▶ [Given data]:

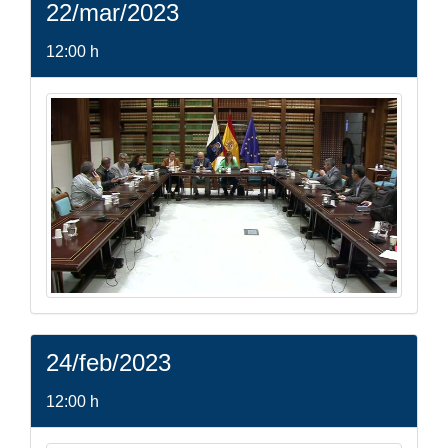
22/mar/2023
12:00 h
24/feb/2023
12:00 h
--
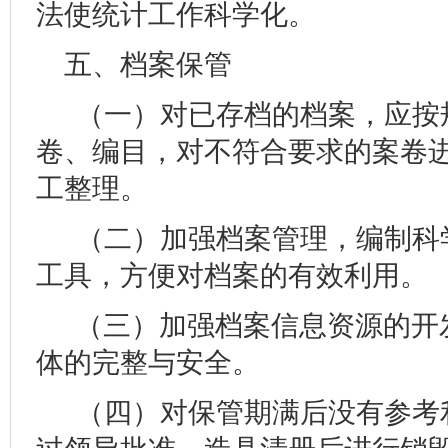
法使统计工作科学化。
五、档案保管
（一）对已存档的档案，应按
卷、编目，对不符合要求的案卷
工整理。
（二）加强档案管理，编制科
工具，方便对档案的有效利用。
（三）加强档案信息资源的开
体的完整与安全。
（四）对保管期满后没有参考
...
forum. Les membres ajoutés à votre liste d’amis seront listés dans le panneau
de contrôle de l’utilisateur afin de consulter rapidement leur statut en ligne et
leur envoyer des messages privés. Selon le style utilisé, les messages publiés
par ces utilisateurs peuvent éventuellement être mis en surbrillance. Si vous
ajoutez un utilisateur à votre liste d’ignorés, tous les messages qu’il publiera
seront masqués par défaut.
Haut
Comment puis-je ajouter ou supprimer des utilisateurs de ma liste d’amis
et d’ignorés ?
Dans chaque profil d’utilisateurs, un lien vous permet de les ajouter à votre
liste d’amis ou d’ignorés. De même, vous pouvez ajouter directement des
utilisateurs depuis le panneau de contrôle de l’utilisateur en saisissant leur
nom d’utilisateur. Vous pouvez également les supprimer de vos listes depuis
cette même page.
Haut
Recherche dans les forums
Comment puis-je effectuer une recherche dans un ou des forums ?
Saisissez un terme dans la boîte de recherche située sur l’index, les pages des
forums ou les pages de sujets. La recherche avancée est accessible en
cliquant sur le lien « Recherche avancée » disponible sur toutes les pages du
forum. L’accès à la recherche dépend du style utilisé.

▶ [Activity]:
From the material above, retype precisely the lines between the line holding "liste d’amis ou" and the line holding "forum. L’accès à", inclusive, and nothing beyond them.

▶ [Answer box]:
liste d’amis ou d’ignorés. De même, vous pouvez ajouter directement des
utilisateurs depuis le panneau de contrôle de l’utilisateur en saisissant leur
nom d’utilisateur. Vous pouvez également les supprimer de vos listes depuis
cette même page.
Haut
Recherche dans les forums
Comment puis-je effectuer une recherche dans un ou des forums ?
Saisissez un terme dans la boîte de recherche située sur l’index, les pages des
forums ou les pages de sujets. La recherche avancée est accessible en
cliquant sur le lien « Recherche avancée » disponible sur toutes les pages du
forum. L’accès à la recherche dépend du style utilisé.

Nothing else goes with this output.